Le jeune homme, toujours abrité par son grand chapeau, toujours s’appuyant au bras de l’officier, toujours essuyant son front et ses lèvres avec son mouchoir, le jeune homme immobile regardait seul, en un coin du Buytenhof, perdu dans l’ombre d’un auvent surplombant une boutique fermée, le spectacle que lui donnait cette populace furieuse et qui paraissait approcher de son dénouement.

— Oh ! dit-il à l’officier, je crois que vous aviez raison, van Deken, et que l’ordre que messieurs les députés ont signé est le véritable ordre de mort de monsieur Corneille.
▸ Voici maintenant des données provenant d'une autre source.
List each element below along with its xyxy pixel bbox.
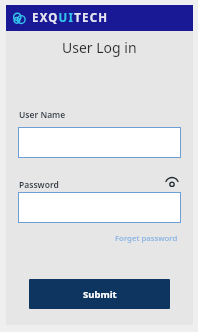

Entendez-vous ce peuple ? il en veut décidément beaucoup aux messieurs de Witt !

— En vérité, dit l’officier, je n’ai jamais entendu de clameurs pareilles.

— Il faut croire qu’ils ont trouvé la prison de notre homme. Ah ! tenez, cette fenêtre n’était-elle pas celle de la chambre où a été enfermé monsieur Corneille ?

En effet, un homme saisissait à pleines mains et secouait violemment le treillage de fer qui fermait la fenêtre du cachot de Corneille, et que celui-ci venait de quitter il n’y avait pas plus de dix minutes.

— Hourra ! hourra ! criait cet homme, il n’y est plus !

— Comment, il n’y est plus ? demandèrent de la rue ceux qui, arrivés les derniers, ne pouvaient entrer tant la prison était pleine.

— Non ! non ! répétait l’homme furieux, il n’y est plus, il faut qu’il se soit sauvé.

— Que dit donc cet homme ? demanda en pâlissant l’Altesse.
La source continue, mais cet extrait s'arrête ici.